Different schemas: initialization may fail, only some columns may be synchronized, or the task may fail.
Step 4: Configure advanced settings
Click Next: Advanced Settings and configure the following:
| Parameter | Description | Required |
|---|---|---|
| Dedicated cluster for task scheduling | By default, DTS schedules the task to the shared cluster. Purchase a dedicated cluster to improve task stability. See What is a DTS dedicated cluster. | No |
| Retry time for failed connections | How long DTS retries when the source or destination is unreachable after the task starts. Valid values: 10–1440 minutes. Default: 720. Set to more than 30 minutes. If the shortest retry time across shared-source tasks applies, shorter retry times take precedence. DTS charges for the instance during retry periods. | No |
| Retry time for other issues | How long DTS retries when DDL or DML operations fail. Valid values: 1–1440 minutes. Default: 10. Set to more than 10 minutes, and to a value less than Retry time for failed connections. | No |
| Enable throttling for incremental data synchronization | Limits the synchronization rate to reduce load on the destination. Configure RPS of Incremental Data Synchronization and Data synchronization speed for incremental synchronization (MB/s) if enabled. | No |
| Environment tag | A tag to identify the DTS instance. | No |
| Configure ETL | Select Yesalert notification settings to enable extract, transform, and load (ETL) processing and enter data processing statements. Select No to skip. See What is ETL? and Configure ETL in a data migration or data synchronization task. | No |
| Monitoring and alerting | Select Yes to receive notifications when the task fails or synchronization latency exceeds a threshold. Configure alert thresholds and notification settings. See Configure monitoring and alerting when you create a DTS task. | No |
Step 5: Run the precheck
Click Next: Save Task Settings and Precheck.

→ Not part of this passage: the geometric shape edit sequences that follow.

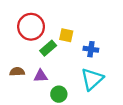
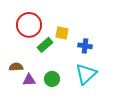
purple triangle: (41, 76) -> (29, 80), moved
green circle: (59, 94) -> (52, 79), moved

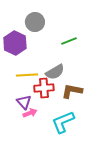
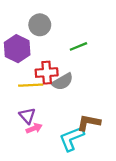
red cross: (44, 88) -> (47, 73), moved
brown L-shape: (72, 91) -> (89, 123), moved

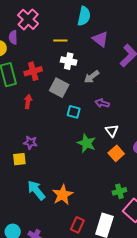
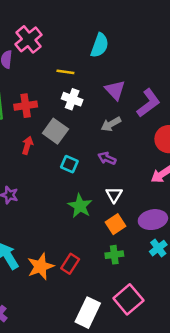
purple triangle: (100, 39) -> (115, 90), moved
gray arrow: (92, 77) -> (111, 124), moved
red arrow: (28, 102) -> (27, 145), moved
green cross: (119, 191) -> (114, 255), moved
red rectangle: (77, 225) -> (70, 264), moved

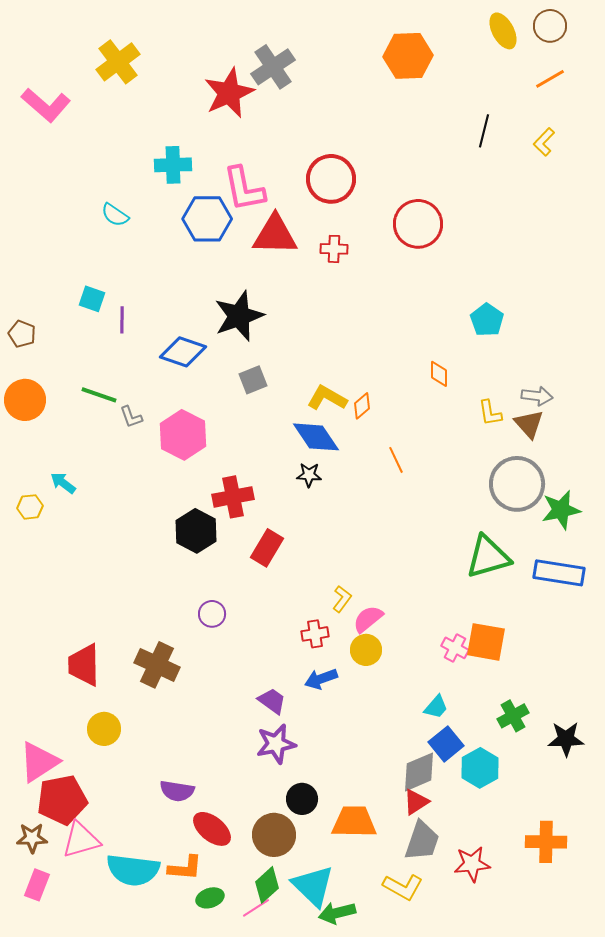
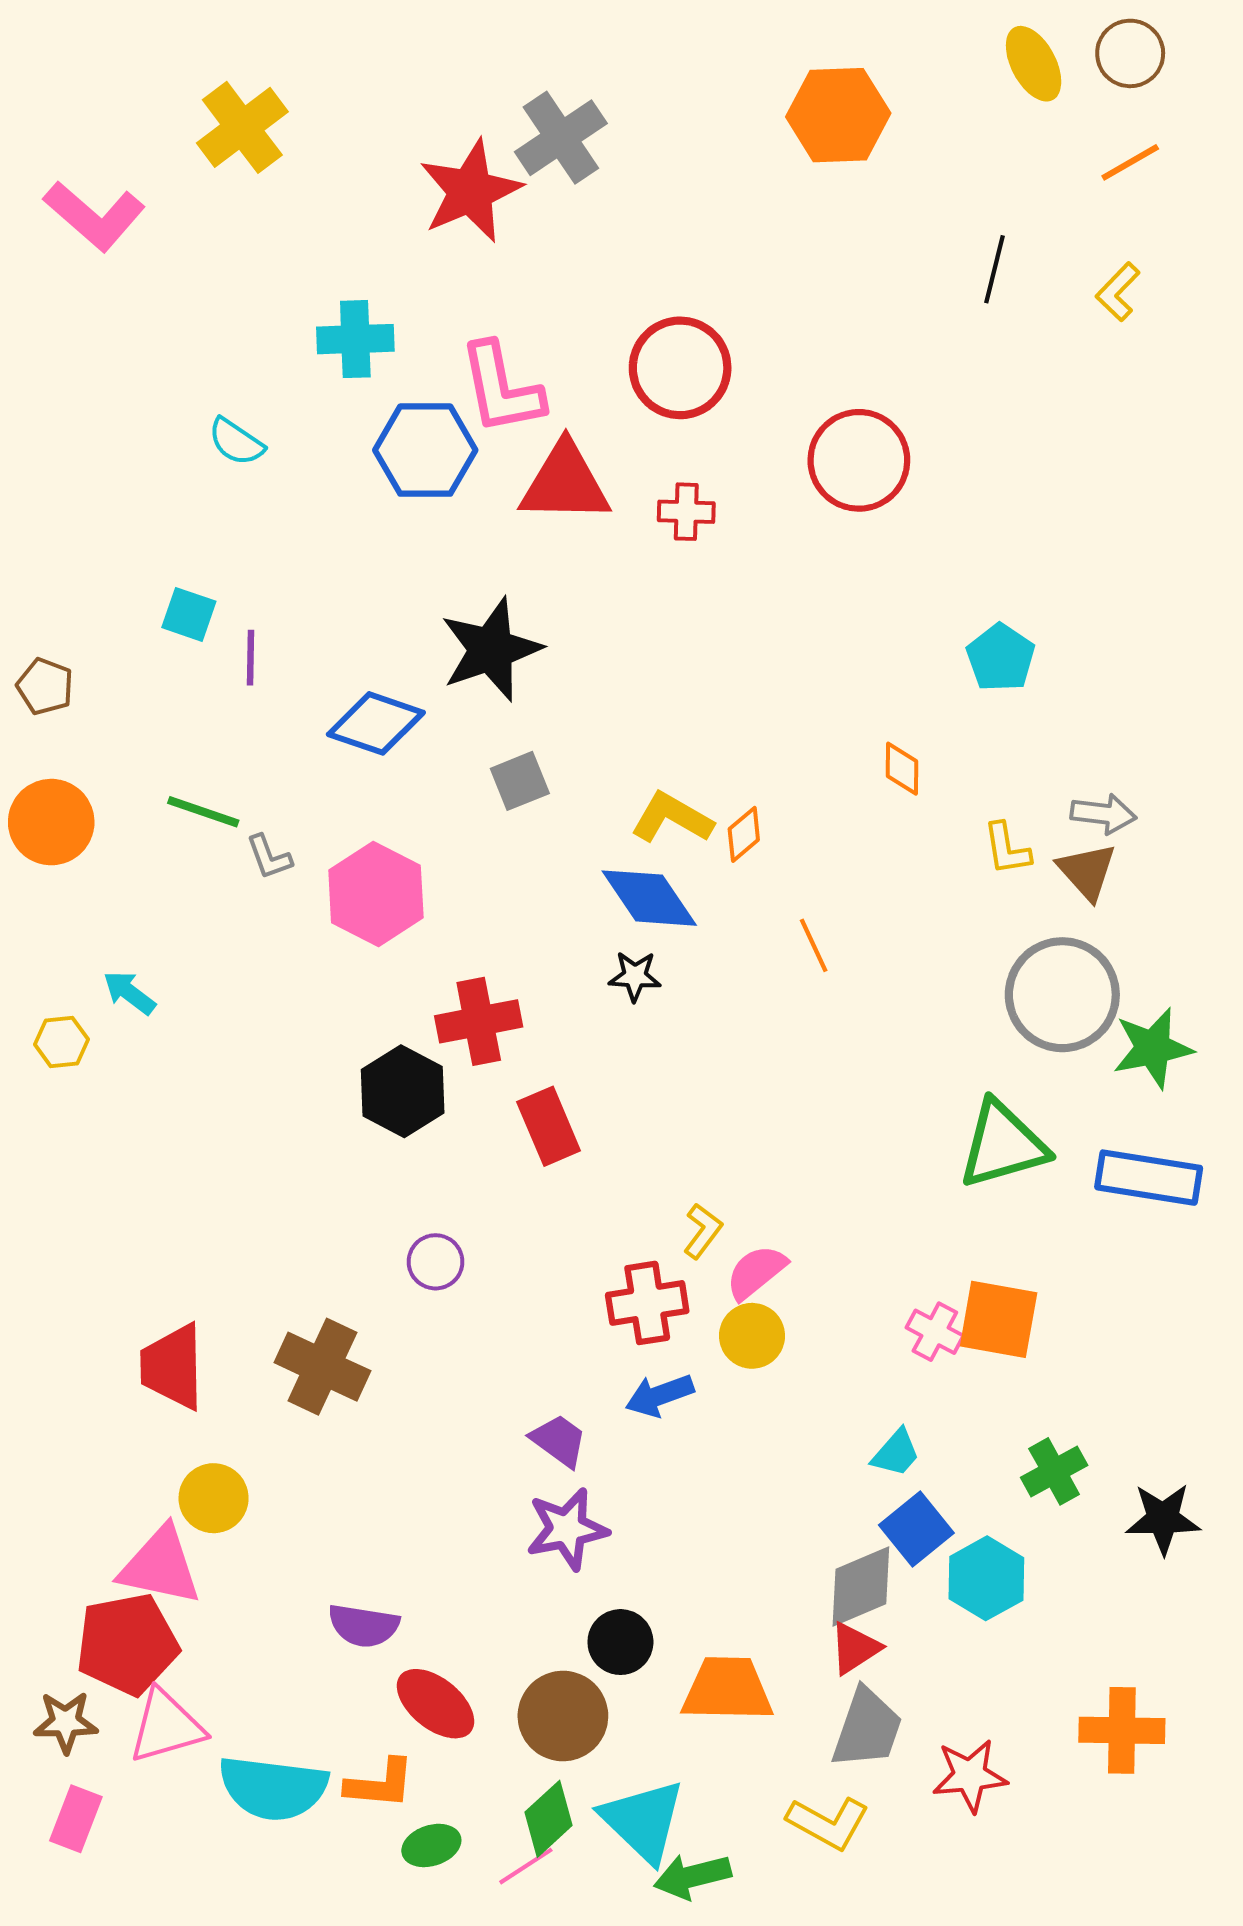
red rectangle: (267, 548) -> (549, 1126), turned -54
red cross: (315, 634) -> (647, 1303), size x1.4
pink triangle: (39, 762) -> (160, 1566), moved, turned 45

To preview the API parameters for this task configuration, hover over Next: Save Task Settings and Precheck and click Preview OpenAPI parameters.
DTS runs a precheck before starting the task. Handle precheck results as follows:
Failure: click View Details next to the failed item, resolve the issue, then rerun the precheck.
Alert — cannot be ignored: click View Details, resolve the issue, then rerun the precheck.
Alert — can be ignored: click Confirm Alert Details. In the View Details dialog box, click Ignore, then click OK. Click Precheck Again to proceed. Ignoring alerts may cause data inconsistency.
Step 6: Purchase and start the instance
Wait until Success Rate reaches 100%, then click Next: Purchase Instance.
On the Buy page, configure the following:
Parameter Description Required Billing method Subscription: pay upfront; cost-effective for long-term use. Pay-as-you-go: billed hourly; suitable for short-term use. Release the instance when no longer needed to stop charges. Yes Resource group settings The resource group for the synchronization instance. Default: default resource group. See What is Resource Management? No Instance class The synchronization throughput tier. Select based on your data volume and latency requirements. See Instance classes of data synchronization instances. Yes Subscription duration Available for the Subscription billing method. Options: 1–9 months, or 1, 2, 3, or 5 years. Conditional Read and select Data Transmission Service (Pay-as-you-go) Service Terms.
Click Buy and Start. In the dialog box, click OK.
The task appears in the task list. Monitor its progress there.
Special cases
If the source is an ApsaraDB RDS for SQL Server instance, DTS automatically creates an account named rdsdt_dtsacct on the instance for synchronization. Do not delete this account or change its password while the task is running — otherwise, the task may fail. See System accounts.
What's next
Monitor task status and latency in the DTS console task list.
To adjust synchronization objects after the task starts, edit the task configuration — note that you cannot remove databases from the synchronization scope.
To improve task reliability for high-throughput workloads, consider purchasing a dedicated cluster.